Dan Auerbach and Pat Carney, the guitar-and-drums duo that make up the Black Keys, have taken another step in their musical evolution, delivering an album that’s stunning for its sheer musicality as it is for its catchiness. It’s an incredible piece of work, and it might well be the best record of the year.
That paragraph could have been written for any one of their records since their second in 2003. But this, El Camino, is their eighth, not including Auerbach’s fantastic solo Keep It Hid or the BlakRoc record. They’re recording career is only nine years old.
But here we are, in 2011, and the Black Keys, in their 1970s-style recording habit, have pumped out another collection in El Camino that works as a reminder that, right now, this band is without peers.

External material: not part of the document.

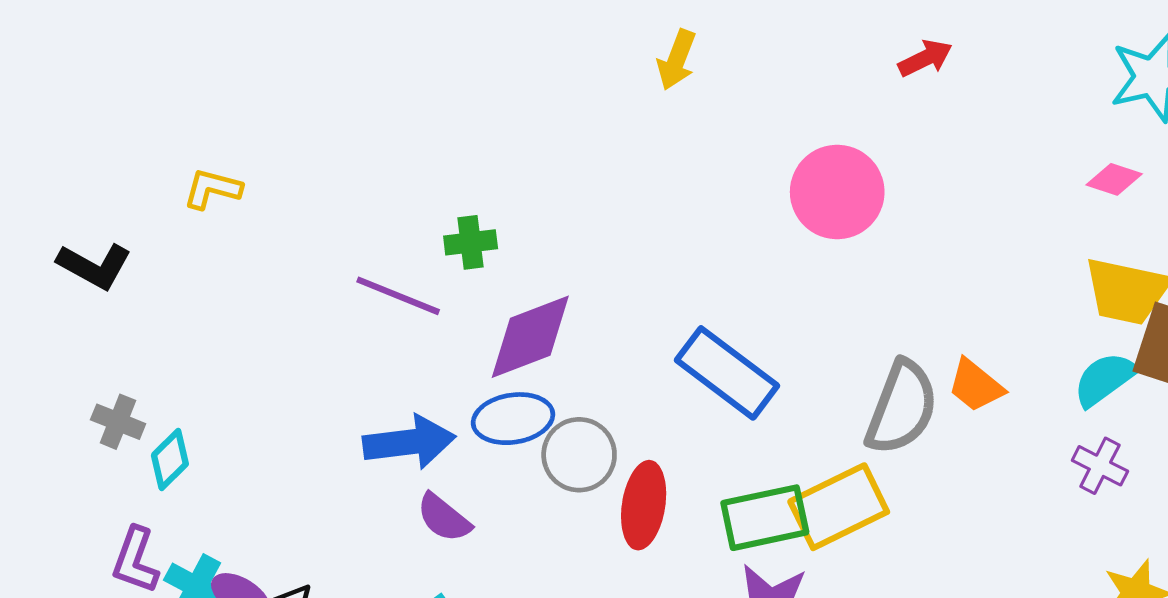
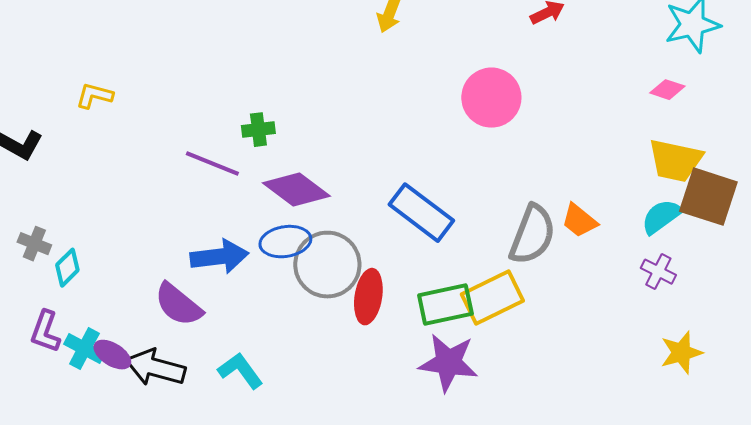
purple diamond: (530, 337) -> (296, 190), turned 58
gray circle: (579, 455) -> (327, 265), size x1.4
purple semicircle: (444, 518) -> (178, 305), moved, size x1.4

What’s here is a program that rolls from front to back, the only pause the slow, emotional pull of “Little Black Submarines” that, fear not, explodes into a heavy blues roar, the entire journey worthy of living with the best music Traffic ever recorded.
And that’s the crux of this record. Where the previous Brothers was the Black Keys’ updated ode to the best of R&B, El Camino is their version of the classic rock that would’ve once pumped out of a wood-paneled van in a high school parking lot. And like their rhythm and blues music, their riffs and lyrics never feel wooden or cheesy. This record plays like the best compilation of the 1970s that’s ever been recorded, filtered through a reverb-heavy amp and spit out in 2011.

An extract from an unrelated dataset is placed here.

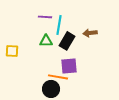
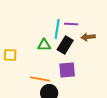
purple line: (45, 17) -> (71, 24), moved
orange line: (58, 77) -> (40, 79), moved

It’s in keeping with their growth as a band, transitioning from hardcore blues recorded in basements into a more mature sound that’s kept Junior Kimbrough in the roots while pushing forward. On this record, they’ve made a natural step that it seemed as though they’ve avoided for a few years now — straight-ahead rock ‘n’ roll.
Hearing these two tackle such a tried and true musical structure is nothing short of a thrill. Through their detours into R&B with Latin twinges in recent years, they’ve stocked up their chops and riffs, and these songs just tumble out with a groove that can’t be faked.
On this record, there are the inevitable big singles, songs like “Lonely Boy” and “Run Right Back” that serve as the karmic opposite to the Top 40 nonsense that’s typically wrapped with the dreaded “hook” label. Catchy music can move beyond the banal, and the Black Keys prove it again here.
But real rock ‘n’ roll works beyond the singles, and what makes El Camino are the songs that aren’t obvious choices for hockey games and weddings. The heavy stomp of “Money Maker” is enough to make even the most casual listener stop and give notice. “Dead and Gone” keeps the thrill of “Lonely Boy” moving on the album. And “Mind Eraser” blows the whole thing out in an old-fashioned freakout. Even when it ends, it never ends.
It’s a testament to creativity, talent and craft, elements that seem to come naturally to Carney and Auerbach. The deeper the listener dives into this music, the harder it becomes to walk away from it. “It.” The magical “it” that talent scouts spend their lives trying to find, scouring the country and forcing what might be there down the throats of the public.
With the Black Keys, nothing is forced. Talent, genius, humor, taste, whatever “it” is, Carney and Auerbach have got it in spades, and it flows.
So stop. You haven’t heard this one before. Turn it up, and get ready to dance.